Peu d’étrangers y avoit : si y étoit de la comté de Hainaut messire Oulphart de Ghistelle, et cinq ou six chevaliers d’Allemaigne, que je ne sais mie nommer.

Si singlèrent ce premier jour à l’ordonnance de Dieu, du vent et des mariniers, et eurent assez bon exploit pour aller devers Gascogne, où le roi tendoit à aller. Au tiers jour qu’ils se furent mis sur mer, le vent leur fut contraire et les rebouta sur les marches de Cornouaille ; si geurent là à l’ancre six jours. En ce termine eut le roi autre conseil, par l’ennort et information de messire Godefroy de Harecourt, qui lui conseilla pour le mieux, et faire plus grand exploit, qu’il prit terre en Normandie. Et dit bien adonc au roi le dit messire Godefroy : « Sire, le pays de Normandie est l’un des plus gras du monde ; et vous promets, sur l’abandon de ma tête, que si vous arrivez là, vous y prendrez terre à votre volonté : ni jà nul ne vous viendra au devant qui rien vous dure ; car ce sont gens en Normandie qui oncques ne furent armés, et toute la fleur de la chevalerie qui y peut être git maintenant devant Aiguillon avec le duc ; et trouverez en Normandie grosses villes et bastides[8] qui point ne sont fermées, où vos gens auront si grand profit qu’ils en vaudront mieux vingt ans après ; et vous pourra votre navie suivir jusques bien près de Caen en Normandie. Si vous prie que je sois cru et ouï de ce voyage. Et pour certain vous et nous tous en vaudrons mieux ; car nous y trouverons or, argent, vivres et tous autres biens à grand’plenté. »
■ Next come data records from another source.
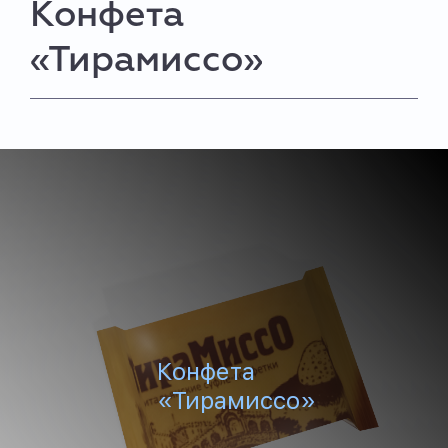
Конфета
«Тирамиссо»
Конфета
«Тирамиссо»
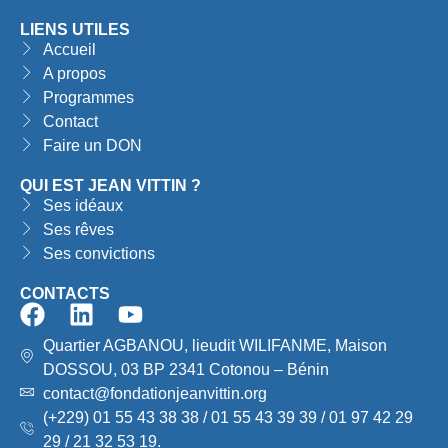
LIENS UTILES
Accueil
A propos
Programmes
Contact
Faire un DON
QUI EST JEAN VITTIN ?
Ses idéaux
Ses rêves
Ses convictions
CONTACTS
Quartier AGBANOU, lieudit WILIFANME, Maison
DOSSOU, 03 BP 2341 Cotonou – Bénin
contact@fondationjeanvittin.org
(+229) 01 55 43 38 38 / 01 55 43 39 39 / 01 97 42 29
29 / 21 32 53 19.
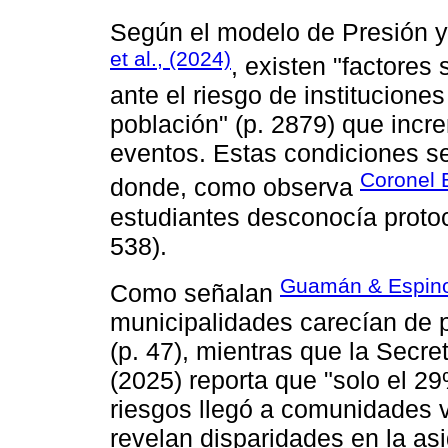
Según el modelo de Presión y
et al., (2024)
, existen "factores
ante el riesgo de institucion
población" (p. 2879) que incr
eventos. Estas condiciones s
Coronel 
donde, como observa
estudiantes desconocía proto
538).
Guamán & Espino
Como señalan
municipalidades carecían de p
(p. 47), mientras que la Secr
(2025) reporta que "solo el 2
riesgos llegó a comunidades vu
revelan disparidades en la as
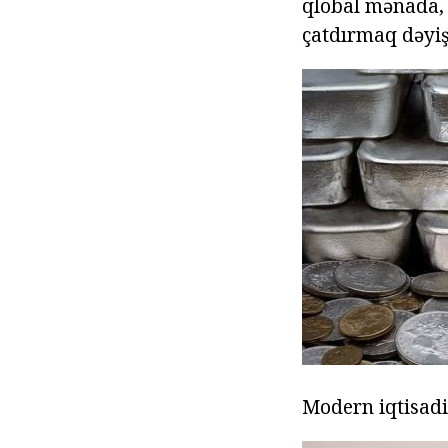
qlobal mənada, 
çatdırmaq dəyiş
Modern iqtisadi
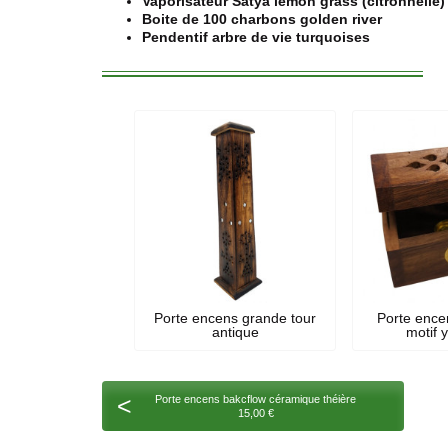
Vaporisateur Satya lemon grass (citronnelle)
Boite de 100 charbons golden river
Pendentif arbre de vie turquoises
Porte encens grande tour
Porte ence
antique
motif 
<
Porte encens bakcflow céramique théière
15,00 €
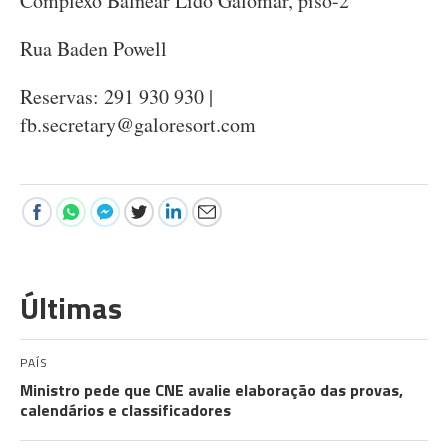
Complexo Balnear Lido Galomar, piso-2
Rua Baden Powell
Reservas: 291 930 930 |
fb.secretary@galoresort.com
Últimas
PAÍS
Ministro pede que CNE avalie elaboração das provas,
calendários e classificadores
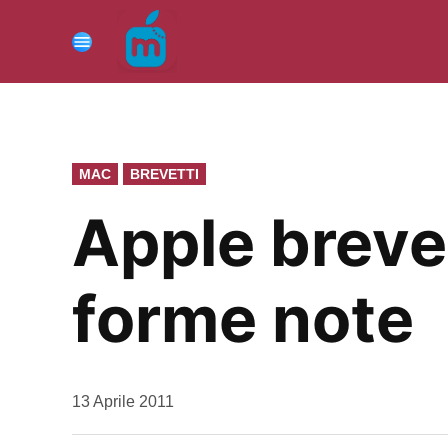
Vai
al
Menu
contenuto
PUBBLICATO
MAC
BREVETTI
IN
Apple breve
forme note
da
13 Aprile 2011
Kiro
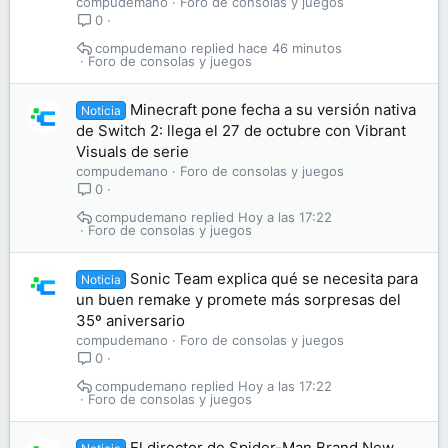
compudemano
Foro de consolas y juegos
0
compudemano
hace 46 minutos
Foro de consolas y juegos
Minecraft pone fecha a su versión nativa
Noticia
de Switch 2: llega el 27 de octubre con Vibrant
Visuals de serie
compudemano
Foro de consolas y juegos
0
compudemano
Hoy a las 17:22
Foro de consolas y juegos
Sonic Team explica qué se necesita para
Noticia
un buen remake y promete más sorpresas del
35º aniversario
compudemano
Foro de consolas y juegos
0
compudemano
Hoy a las 17:22
Foro de consolas y juegos
El director de Spider-Man Brand New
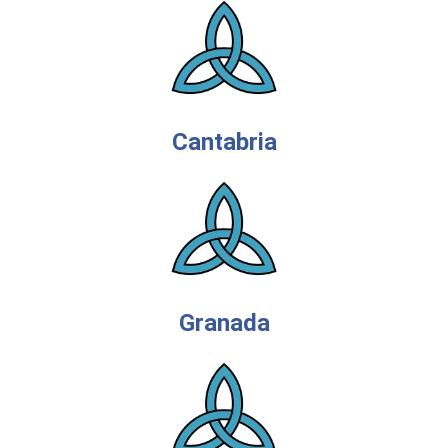
Cantabria
Granada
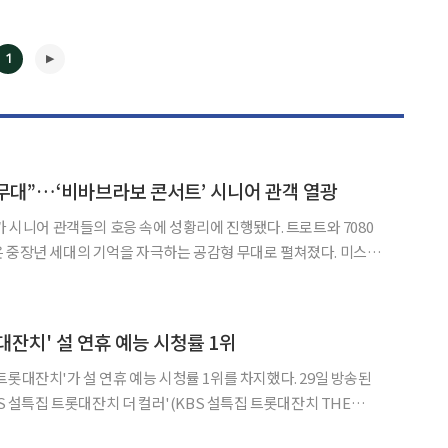
1
무대”…‘비바브라보 콘서트’ 시니어 관객 열광
가 시니어 관객들의 호응 속에 성황리에 진행됐다. 트로트와 7080
중장년 세대의 기억을 자극하는 공감형 무대로 펼쳐졌다. 미스트
주년기념관에서 열린 오후 1시
버들이 포문을 열었다. 단체곡 ‘꽃처녀’로 시작된
◀
▶
잔치' 설 연휴 예능 시청률 1위
잔치'가 설 연휴 예능 시청률 1위를 차지했다. 29일 방송된
BS 설특집 트롯대잔치 더 컬러'(KBS 설특집 트롯대잔치 THE
 나선 이찬원을 비롯해 대한민국을 대표하는 최정상 트로트 가수들이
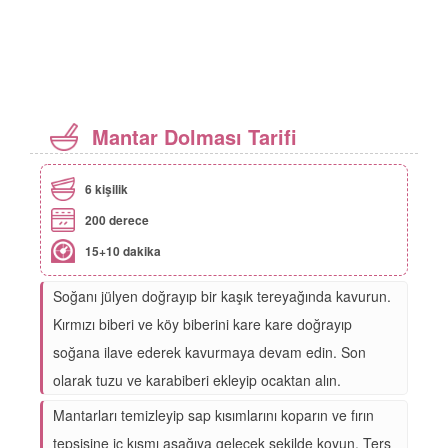
Mantar Dolması Tarifi
6 kişilik
200 derece
15+10 dakika
Soğanı jülyen doğrayıp bir kaşık tereyağında kavurun.
Kırmızı biberi ve köy biberini kare kare doğrayıp
soğana ilave ederek kavurmaya devam edin. Son
olarak tuzu ve karabiberi ekleyip ocaktan alın.
Mantarları temizleyip sap kısımlarını koparın ve fırın
tepsisine iç kısmı aşağıya gelecek şekilde koyun. Ters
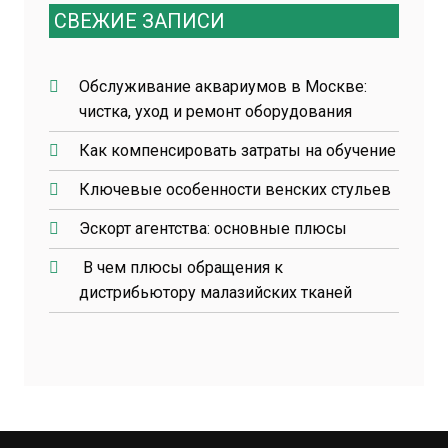
СВЕЖИЕ ЗАПИСИ
Обслуживание аквариумов в Москве:
чистка, уход и ремонт оборудования
Как компенсировать затраты на обучение
Ключевые особенности венских стульев
Эскорт агентства: основные плюсы
В чем плюсы обращения к
дистрибьютору малазийских тканей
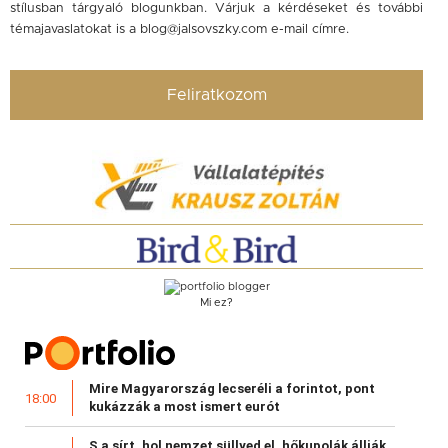
stílusban tárgyaló blogunkban. Várjuk a kérdéseket és további
témajavaslatokat is a
blog@jalsovszky.com
e-mail címre.
Feliratkozom
Mi ez?
Mire Magyarország lecseréli a forintot, pont
18:00
kukázzák a most ismert eurót
S a sírt, hol nemzet süllyed el, hőkupolák állják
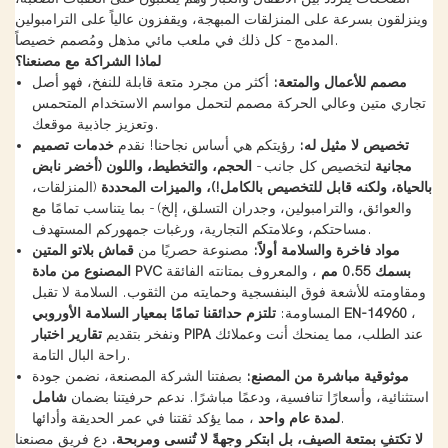
وينزلقون بسرعة على المنزلقات المبهجة، ويقفزون عالياً على الترامبولين
المدمج - كل ذلك في ملعب مائي مذهل ومُصمم خصيصاً.
لماذا الشراكة مع مصنعنا؟
مصمم للأعمال والمتعة:
أكثر من مجرد متعة قابلة للنفخ، فهو أصل
تجاري متين وعالي الحركة مصمم لتحمل مواسم الاستخدام المتحمس
وتعزيز جاذبية موقعك.
تخصيص لا مثيل له:
رؤيتكم هي أساس نجاحنا! نقدم
خدمات تصميم
مجانية
لتخصيص كل جانب -
الحجم، والتخطيط، واللون (أخضر نابض
بالحياة، ولكنه قابل للتخصيص بالكامل!)، والميزات المحددة
(المنزلقات،
والعوائق، والترامبولين، وجدران التسلق، إلخ) - بما يتناسب تمامًا مع
مساحتكم، وعلامتكم التجارية، ورغبات جمهوركم المستهدف.
مواد فاخرة والسلامة أولاً:
مصنوعة حصريًا من
قماش بلاتو المتين
المصنوع من مادة PVC بسمك 0.55 مم
، والمعروف بمتانته الفائقة
ومقاومته للأشعة فوق البنفسجية وحمايته من الثقوب. السلامة لا تقبل
،
تلتزم حدائقنا تمامًا بمعيار السلامة الأوروبي EN-14960
المساومة:
عند الطلب، مما يمنحك أنت وعملائك
تقارير اختبار PIPA
ونفخر بتقديم
راحة البال التامة.
موثوقية مباشرة من المصنع:
بصفتنا الشركة المصنعة، نضمن جودة
استثنائية، وأسعارًا تنافسية، ودعمًا مباشرًا. ندعم حرفيتنا بضمان
شامل
، مما يؤكد ثقتنا في عمر الحديقة وأدائها.
لمدة عام واحد
لا تكتفِ بمتعة الصيف، بل ابتكر وجهةً لا تُنسى ومربحة.
دع فريق مصنعنا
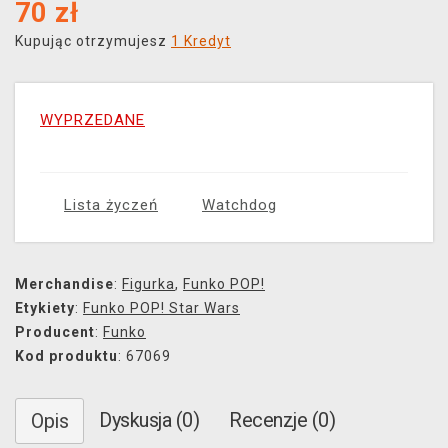
70
zł
Kupując otrzymujesz
1 Kredyt
WYPRZEDANE
Lista życzeń
Watchdog
Merchandise
:
Figurka
,
Funko POP!
Etykiety
:
Funko POP! Star Wars
Producent
:
Funko
Kod produktu
: 67069
Dyskusja (0)
Recenzje (0)
Opis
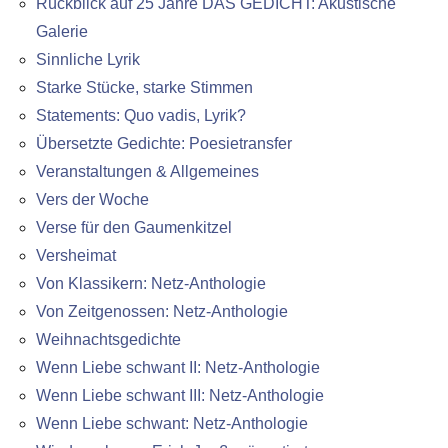
Rückblick auf 25 Jahre DAS GEDICHT: Akustische
Galerie
Sinnliche Lyrik
Starke Stücke, starke Stimmen
Statements: Quo vadis, Lyrik?
Übersetzte Gedichte: Poesietransfer
Veranstaltungen & Allgemeines
Vers der Woche
Verse für den Gaumenkitzel
Versheimat
Von Klassikern: Netz-Anthologie
Von Zeitgenossen: Netz-Anthologie
Weihnachtsgedichte
Wenn Liebe schwant II: Netz-Anthologie
Wenn Liebe schwant III: Netz-Anthologie
Wenn Liebe schwant: Netz-Anthologie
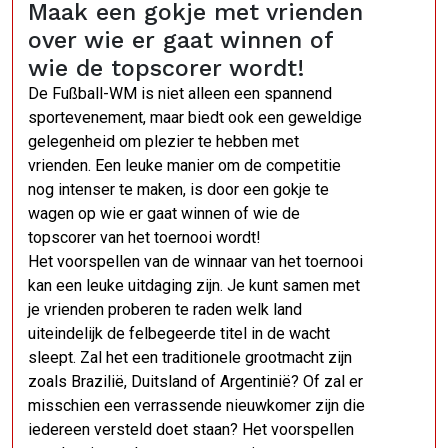
Maak een gokje met vrienden
over wie er gaat winnen of
wie de topscorer wordt!
De Fußball-WM is niet alleen een spannend
sportevenement, maar biedt ook een geweldige
gelegenheid om plezier te hebben met
vrienden. Een leuke manier om de competitie
nog intenser te maken, is door een gokje te
wagen op wie er gaat winnen of wie de
topscorer van het toernooi wordt!
Het voorspellen van de winnaar van het toernooi
kan een leuke uitdaging zijn. Je kunt samen met
je vrienden proberen te raden welk land
uiteindelijk de felbegeerde titel in de wacht
sleept. Zal het een traditionele grootmacht zijn
zoals Brazilië, Duitsland of Argentinië? Of zal er
misschien een verrassende nieuwkomer zijn die
iedereen versteld doet staan? Het voorspellen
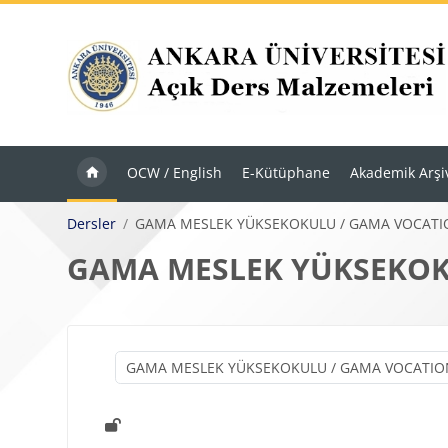
Ana içeriğe git
OCW / English
E-Kütüphane
Akademik Arşi
Dersler
GAMA MESLEK YÜKSEKOKULU / GAMA VOCAT
GAMA MESLEK YÜKSEKOK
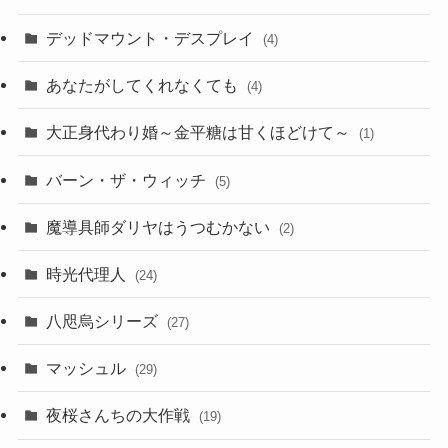
デッドマウント・デスプレイ
(4)
あなたがしてくれなくても
(4)
大正身代わり婚～金平糖は甘くほどけて～
(1)
バーン・ザ・ウィッチ
(5)
魔導具師ダリヤはうつむかない
(2)
時光代理人
(24)
八咫烏シリーズ
(27)
マッシュル
(29)
夜桜さんちの大作戦
(19)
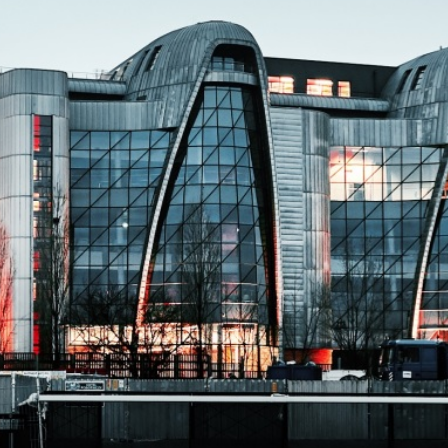
Staże w Akademii ŁKS
Kluby partnerskie
Kontakt
P BILET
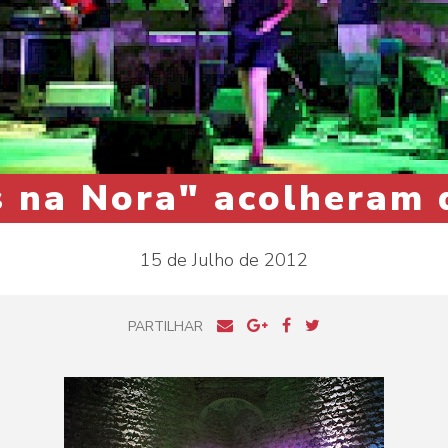
s na Nora" acolheram 
15 de Julho de 2012
PARTILHAR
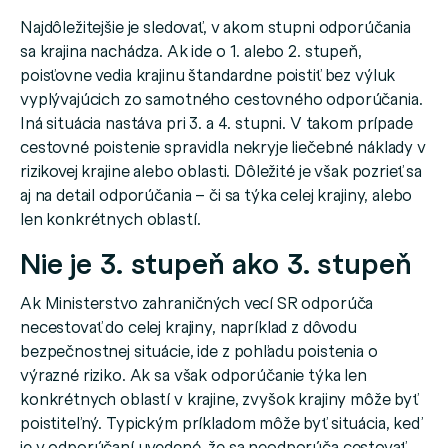
Najdôležitejšie je sledovať, v akom stupni odporúčania
sa krajina nachádza. Ak ide o 1. alebo 2. stupeň,
poisťovne vedia krajinu štandardne poistiť bez výluk
vyplývajúcich zo samotného cestovného odporúčania.
Iná situácia nastáva pri 3. a 4. stupni. V takom prípade
cestovné poistenie spravidla nekryje liečebné náklady v
rizikovej krajine alebo oblasti. Dôležité je však pozrieť sa
aj na detail odporúčania – či sa týka celej krajiny, alebo
len konkrétnych oblastí.
Nie je 3. stupeň ako 3. stupeň
Ak Ministerstvo zahraničných vecí SR odporúča
necestovať do celej krajiny, napríklad z dôvodu
bezpečnostnej situácie, ide z pohľadu poistenia o
výrazné riziko. Ak sa však odporúčanie týka len
konkrétnych oblastí v krajine, zvyšok krajiny môže byť
poistiteľný. Typickým príkladom môže byť situácia, keď
je v odporúčaní uvedené, že sa neodporúča cestovať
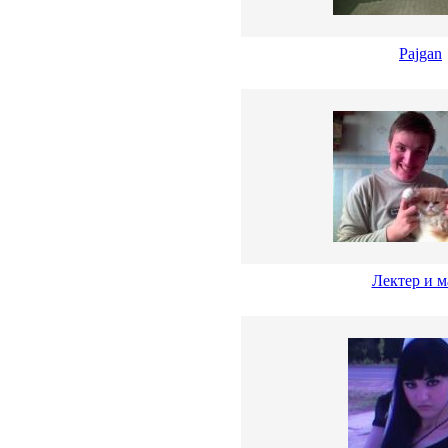
Pajgan
Лектер и м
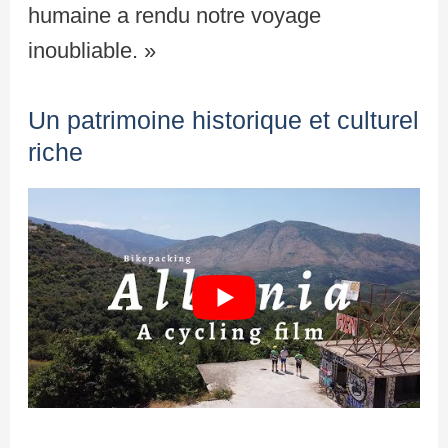
humaine a rendu notre voyage
inoubliable. »
Un patrimoine historique et culturel
riche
  1. Godefroy de Harcourt était en Angleterre depuis long-temps : il avait fait hommage à Édouard en qualité de roi de France avant le 13 juin de l’année 1345.
  2. Chertsey, près de la Tamise, et à vingt milles de Londres.
  3. Les prélats et les seigneurs qui viennent d’étre nommés formaient vraisemblablement le conseil du prince Lionnel, que son père avait établi gardien de tout le royaume pendant son absence, par ses lettres datées du 25 juin.
  4. Édouard s’embarqua le 2 juillet.
  5. On porte le nombre des Irlandais à 6,000 et celui des Gallois ou Welshmen à 12,000 qui, réunis aux 4,000 hommes d’armes et aux 10,000 archers, ne feraient en tout qu’une force de 32,000 hommes ; mais il est probable que Froissart porte ces forces au-dessous de ce qu’elles étaient, puisque Knyghton rapporte qu’il fallut 1,100 grands bâtimens pour transporter l’armée d’Édouard, sans compter les 600 petits bâtimens, destinés à porter sans doute les approvisionnemens.
  6. Il était né le 15 juin 1330 ; il avait donc alors seize ans révolus.
  7. Barnès, dans Sa vie d’Édouard III, donne une liste de ces noms, et assure qu’à partir de lord Ughtred les vingt-deux derniers sont tirés d’un ancien manuscrit de la bibliothèque de Cambridge intitulé Acta Edwardi filii Edwardi tertii. Voici ces noms qui serviront à rectifier l’orthographe de ceux donnés par Froissart.

    Comtes : Humphry Bohun, comte d’Hereford et d’Essex ; William Bohun son frère, comte de Northampton ; Thomas Beauchamp, comte de Warwick ; Richard Fitz Alan, comte d’Arundel ; John Vere, comte d’Oxford, William Clinton ; comte de Huntingdon ; Robert Hufford comte de Suffolk.

    Barons : le jeune lord Roger Mortimer, lord Gérard Lisle et son parent lord John Lisle, lord Reginald Cobham, les lords John et Roger Beauchamp, lord John Mowbray, lord William Roos de Hamlake, lord Thomas Lucy de Cockermouth, lord William Felton, lord Thomas Bradestan, lord Ralph Basset de Sapcoat, John lord Willoughby d’Eresby, lord Pierre Manly, cinquième du nom, lord Ughtred, John lord Fitz Walter, William lord Kerdeston, lord Roger Say, lord Amaury de Saint-Amand, lord Robert Bourchier, lord John le Strange, lord Édouard Montagu, lord Richard Talbot, lord John Mobun de Dunster, William lord Boteler de Evemme, Robert lord Ferrers, John lord Seymour, John lord Grey, William lord Botreaux, lord Hugh Spenser, lord John Striveling, Michel lord Poynings, Robert lord Moiley, Thomas lord Ashley, John Sutton, lord Nicolas Cantilupe.

    Chevaliers : sir John Chandos, lord Pierre Audley, lord James Audley, lord Barthélemy Burgherst le jeune, lord Thomas Rolland, lord Fulk Fitz Warren, sir Richard Pembridge.

  8. Ce mot, qui exprime communément une place fortifiée, parait devoir signifier ici des fermes ou des métairies ; il a encore cette signification dans quelques-unes de nos provinces méridionales.